There are several things that many on TPM don't get:

a) the people here tend to be on the extreme dogmatically left end of the spectrum; and therefore most people don't agree with either them or their motivating arguments

b) some here are politically naive about how the system works (reading the papers doesn't make one educated)

c) many here are of the same demographic (50 or older/retired) and therefore no longer are involved with recent trends in the country (conversations concerning "new" technology are usually a dead give-away, but some of the old arguments from the 70s (old school feminism) or 60s (how inspiring RFK was) also indicate a lack of keeping up with the culture)
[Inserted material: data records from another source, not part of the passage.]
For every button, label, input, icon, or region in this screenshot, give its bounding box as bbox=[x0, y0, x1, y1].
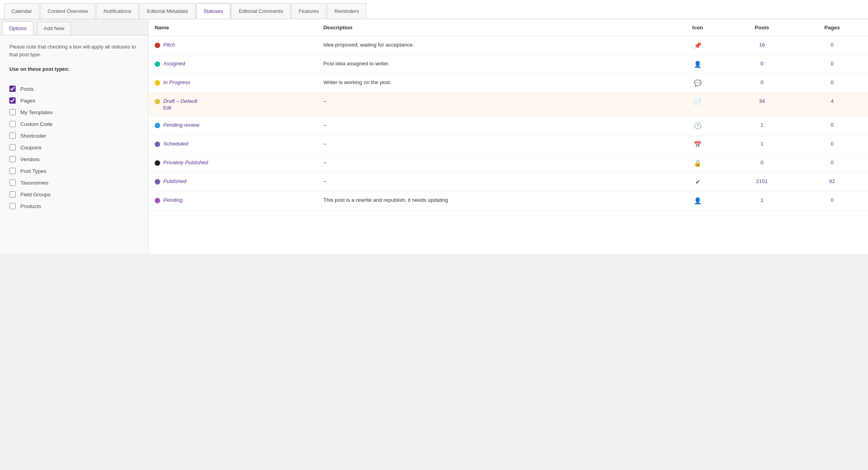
cell-name-pending: Pending bbox=[148, 192, 317, 210]
post-type-checkbox-pages[interactable] bbox=[9, 97, 16, 104]
posts-count-pending[interactable]: 1 bbox=[761, 197, 764, 203]
post-types-label: Use on these post types: bbox=[9, 66, 70, 72]
col-header-icon: Icon bbox=[668, 19, 728, 36]
top-tab-notifications[interactable]: Notifications bbox=[96, 3, 139, 19]
cell-name-in-progress: In Progress bbox=[148, 74, 317, 93]
table-row-assigned: AssignedPost idea assigned to writer.👤00 bbox=[148, 55, 868, 74]
post-type-label-post-types: Post Types bbox=[20, 168, 46, 174]
post-type-item-products: Products bbox=[9, 200, 139, 212]
pages-count-scheduled: 0 bbox=[830, 141, 834, 147]
post-type-list: PostsPagesMy TemplatesCustom CodeShortco… bbox=[9, 83, 139, 212]
cell-name-pending-review: Pending review bbox=[148, 117, 317, 135]
cell-posts-draft: 34 bbox=[727, 93, 796, 117]
pages-count-published[interactable]: 62 bbox=[829, 178, 835, 184]
right-panel: Name Description Icon Posts Pages PitchI… bbox=[148, 19, 868, 254]
status-edit-link-draft[interactable]: Edit bbox=[163, 105, 311, 111]
cell-posts-pending-review: 1 bbox=[727, 117, 796, 135]
top-tab-editorial-metadata[interactable]: Editorial Metadata bbox=[139, 3, 195, 19]
status-name-link-assigned[interactable]: Assigned bbox=[163, 61, 185, 66]
cell-posts-pending: 1 bbox=[727, 192, 796, 210]
post-type-label-coupons: Coupons bbox=[20, 145, 41, 151]
top-tab-calendar[interactable]: Calendar bbox=[4, 3, 39, 19]
table-row-published: Published–✔215162 bbox=[148, 173, 868, 192]
cell-posts-privately-published: 0 bbox=[727, 154, 796, 173]
posts-count-published[interactable]: 2151 bbox=[756, 178, 768, 184]
posts-count-assigned: 0 bbox=[761, 61, 764, 66]
post-type-label-vendors: Vendors bbox=[20, 156, 40, 162]
posts-count-pending-review[interactable]: 1 bbox=[761, 122, 764, 128]
post-type-checkbox-post-types[interactable] bbox=[9, 168, 16, 174]
post-type-checkbox-vendors[interactable] bbox=[9, 156, 16, 162]
cell-icon-pitch: 📌 bbox=[668, 36, 728, 55]
post-type-checkbox-field-groups[interactable] bbox=[9, 191, 16, 197]
status-icon-published: ✔ bbox=[674, 178, 722, 186]
table-row-pending: PendingThis post is a rewrite and republ… bbox=[148, 192, 868, 210]
status-icon-scheduled: 📅 bbox=[674, 141, 722, 148]
cell-pages-draft: 4 bbox=[796, 93, 868, 117]
top-tab-features[interactable]: Features bbox=[291, 3, 326, 19]
status-icon-pending: 👤 bbox=[674, 197, 722, 205]
post-type-checkbox-products[interactable] bbox=[9, 203, 16, 209]
posts-count-in-progress: 0 bbox=[761, 79, 764, 85]
post-type-label-posts: Posts bbox=[20, 86, 34, 92]
post-type-item-my-templates: My Templates bbox=[9, 106, 139, 118]
top-tab-content-overview[interactable]: Content Overview bbox=[40, 3, 95, 19]
table-header-row: Name Description Icon Posts Pages bbox=[148, 19, 868, 36]
cell-pages-privately-published: 0 bbox=[796, 154, 868, 173]
cell-name-published: Published bbox=[148, 173, 317, 192]
top-tab-statuses[interactable]: Statuses bbox=[196, 3, 231, 19]
table-row-draft: Draft – DefaultEdit–📄344 bbox=[148, 93, 868, 117]
post-type-checkbox-coupons[interactable] bbox=[9, 144, 16, 151]
cell-pages-pitch: 0 bbox=[796, 36, 868, 55]
status-icon-pending-review: 🕐 bbox=[674, 122, 722, 129]
pages-count-pending-review: 0 bbox=[830, 122, 834, 128]
cell-posts-published: 2151 bbox=[727, 173, 796, 192]
post-type-checkbox-my-templates[interactable] bbox=[9, 109, 16, 115]
status-name-link-draft[interactable]: Draft – Default bbox=[163, 98, 197, 104]
cell-name-draft: Draft – DefaultEdit bbox=[148, 93, 317, 117]
col-header-name: Name bbox=[148, 19, 317, 36]
status-name-link-privately-published[interactable]: Privately Published bbox=[163, 160, 208, 165]
cell-name-assigned: Assigned bbox=[148, 55, 317, 74]
cell-pages-published: 62 bbox=[796, 173, 868, 192]
pages-count-assigned: 0 bbox=[830, 61, 834, 66]
pages-count-in-progress: 0 bbox=[830, 79, 834, 85]
sub-tab-add-new[interactable]: Add New bbox=[37, 22, 71, 35]
status-name-link-pending-review[interactable]: Pending review bbox=[163, 122, 199, 128]
status-name-link-in-progress[interactable]: In Progress bbox=[163, 79, 190, 85]
post-type-checkbox-taxonomies[interactable] bbox=[9, 179, 16, 186]
posts-count-draft[interactable]: 34 bbox=[759, 98, 765, 104]
cell-icon-pending: 👤 bbox=[668, 192, 728, 210]
pages-count-pitch: 0 bbox=[830, 42, 834, 48]
cell-pages-pending-review: 0 bbox=[796, 117, 868, 135]
post-type-checkbox-posts[interactable] bbox=[9, 86, 16, 92]
post-type-item-custom-code: Custom Code bbox=[9, 118, 139, 130]
cell-posts-pitch: 16 bbox=[727, 36, 796, 55]
post-type-checkbox-shortcoder[interactable] bbox=[9, 133, 16, 139]
status-dot-in-progress bbox=[155, 80, 160, 86]
posts-count-scheduled[interactable]: 1 bbox=[761, 141, 764, 147]
col-header-pages: Pages bbox=[796, 19, 868, 36]
top-tab-editorial-comments[interactable]: Editorial Comments bbox=[231, 3, 290, 19]
cell-icon-in-progress: 💬 bbox=[668, 74, 728, 93]
post-type-item-shortcoder: Shortcoder bbox=[9, 130, 139, 142]
status-name-link-pitch[interactable]: Pitch bbox=[163, 42, 175, 48]
pages-count-draft[interactable]: 4 bbox=[830, 98, 834, 104]
top-tab-reminders[interactable]: Reminders bbox=[327, 3, 366, 19]
main-layout: OptionsAdd New Please note that checking… bbox=[0, 19, 868, 254]
status-name-link-pending[interactable]: Pending bbox=[163, 197, 183, 203]
status-dot-privately-published bbox=[155, 160, 160, 166]
posts-count-pitch[interactable]: 16 bbox=[759, 42, 765, 48]
post-type-checkbox-custom-code[interactable] bbox=[9, 121, 16, 127]
status-name-link-published[interactable]: Published bbox=[163, 178, 186, 184]
post-type-label-my-templates: My Templates bbox=[20, 109, 53, 115]
status-icon-in-progress: 💬 bbox=[674, 79, 722, 87]
cell-icon-privately-published: 🔒 bbox=[668, 154, 728, 173]
cell-posts-assigned: 0 bbox=[727, 55, 796, 74]
sub-tab-options[interactable]: Options bbox=[2, 22, 33, 35]
table-row-in-progress: In ProgressWriter is working on the post… bbox=[148, 74, 868, 93]
cell-icon-scheduled: 📅 bbox=[668, 135, 728, 154]
cell-description-privately-published: – bbox=[317, 154, 668, 173]
status-name-link-scheduled[interactable]: Scheduled bbox=[163, 141, 188, 147]
posts-count-privately-published: 0 bbox=[761, 160, 764, 165]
This amounts to the grandest of running in circles yet. Hand wringing with no action.

I have yet to see arguments that are better than "we are our brothers' keepers".

This will not fly. It doesn't matter how righteous you think you are.

If you want to see how this looks to others, just imaging the holy rollers screaming about the need for prohibition.

That's how you look.

If you want to see the future, look at California. The state is already cutting back on programs that provide the safety nets to the poor. Why? There is no money for it.

How quaint to talk of pitchforks. I'm sure it makes you feel good. But the fact remains that most here would never actually take one up -- especially those who espouse this technique the most.

Take money out of the banks? No one cares about your savings. They amount to nothing. Don't use credit cards? How stupid! The charges for the cards are already built into the prices you pay since the assumption is you are using the cards.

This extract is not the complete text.